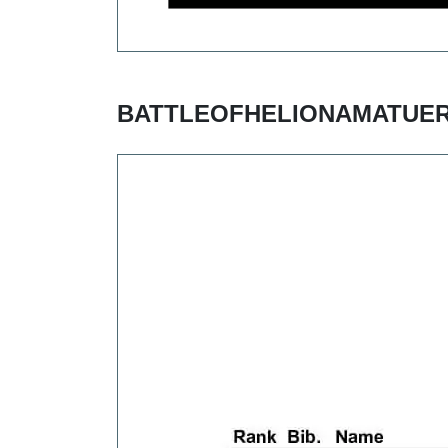
BATTLEOFHELIONAMATUER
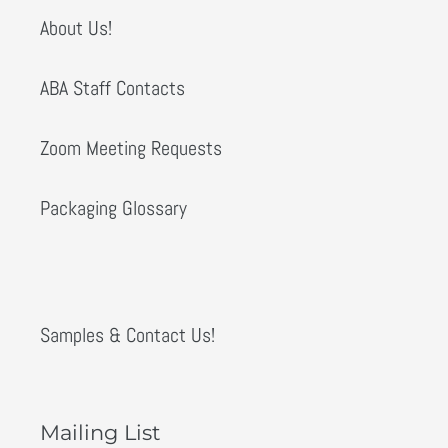
About Us!
ABA Staff Contacts
Zoom Meeting Requests
Packaging Glossary
Samples & Contact Us!
Mailing List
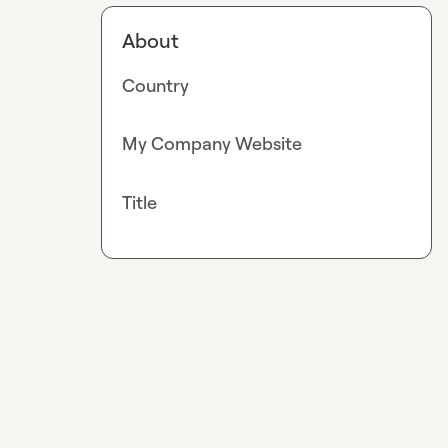
About
Country
My Company Website
Title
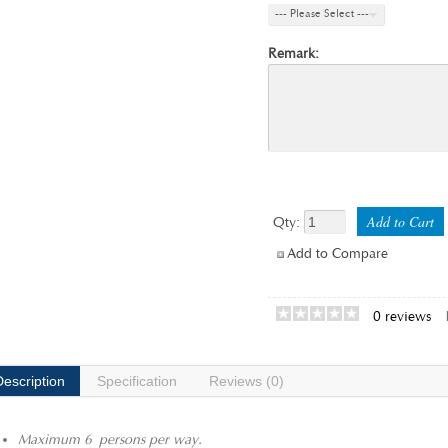
--- Please Select ---
Remark:
Qty:
Add to Compare
0 reviews
Description
Specification
Reviews (0)
Maximum 6 persons per way.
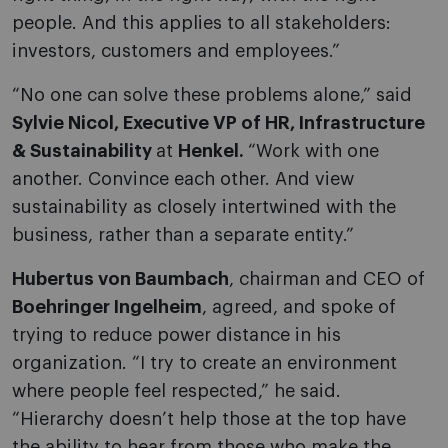
people. And this applies to all stakeholders:
investors, customers and employees.”
“No one can solve these problems alone,” said
Sylvie Nicol, Executive VP of HR, Infrastructure
& Sustainability
at
Henkel.
“Work with one
another. Convince each other. And view
sustainability as closely intertwined with the
business, rather than a separate entity.”
Hubertus von Baumbach
, chairman and CEO of
Boehringer Ingelheim
, agreed, and spoke of
trying to reduce power distance in his
organization. “I try to create an environment
where people feel respected,” he said.
“Hierarchy doesn’t help those at the top have
the ability to hear from those who make the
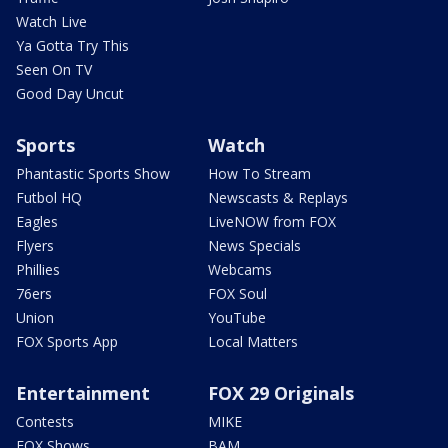
Watch Live
Ya Gotta Try This
Seen On TV
Good Day Uncut
Sports
Watch
Phantastic Sports Show
How To Stream
Futbol HQ
Newscasts & Replays
Eagles
LiveNOW from FOX
Flyers
News Specials
Phillies
Webcams
76ers
FOX Soul
Union
YouTube
FOX Sports App
Local Matters
Entertainment
FOX 29 Originals
Contests
MIKE
FOX Shows
BAM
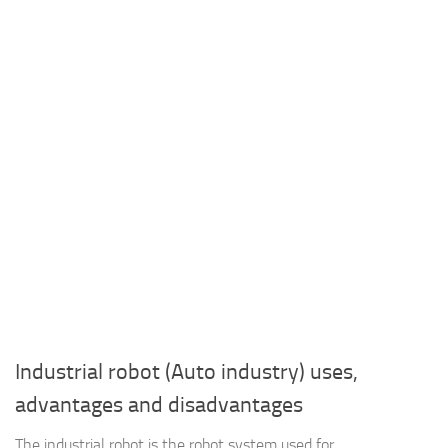
Industrial robot (Auto industry) uses,
advantages and disadvantages
The industrial robot is the robot system used for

◆ **EXERCISE GOAL**: Everything in the entries must come back exactly, except the pictures.

◆ **SOLUTION FOR THIS TASK**:
BATTLEOFHELIONAMATUER
About Us!
ABA Staff Contacts
Zoom Meeting Requests
Packaging Glossary
Samples & Contact Us!
Mailing List
About
Country
My Company Website
Title
--- Please Select ---
Remark:
Qty:
Add to Compare
0 reviews
Description
Specification
Reviews (0)
Maximum 6 persons per way.
people. And this applies to all stakeholders:
investors, customers and employees.”
“No one can solve these problems alone,” said
Sylvie Nicol, Executive VP of HR, Infrastructure
& Sustainability
at
Henkel.
“Work with one
another. Convince each other. And view
sustainability as closely intertwined with the
business, rather than a separate entity.”
Hubertus von Baumbach
, chairman and CEO of
Boehringer Ingelheim
, agreed, and spoke of
trying to reduce power distance in his
organization. “I try to create an environment
where people feel respected,” he said.
“Hierarchy doesn’t help those at the top have
the ability to hear from those who make the
Watch Live
Ya Gotta Try This
Seen On TV
Good Day Uncut
Sports
Watch
Phantastic Sports Show
How To Stream
Futbol HQ
Newscasts & Replays
Eagles
LiveNOW from FOX
Flyers
News Specials
Phillies
Webcams
76ers
FOX Soul
Union
YouTube
FOX Sports App
Local Matters
Entertainment
FOX 29 Originals
Contests
MIKE
FOX Shows
BAM
Industrial robot (Auto industry) uses,
advantages and disadvantages
The industrial robot is the robot system used for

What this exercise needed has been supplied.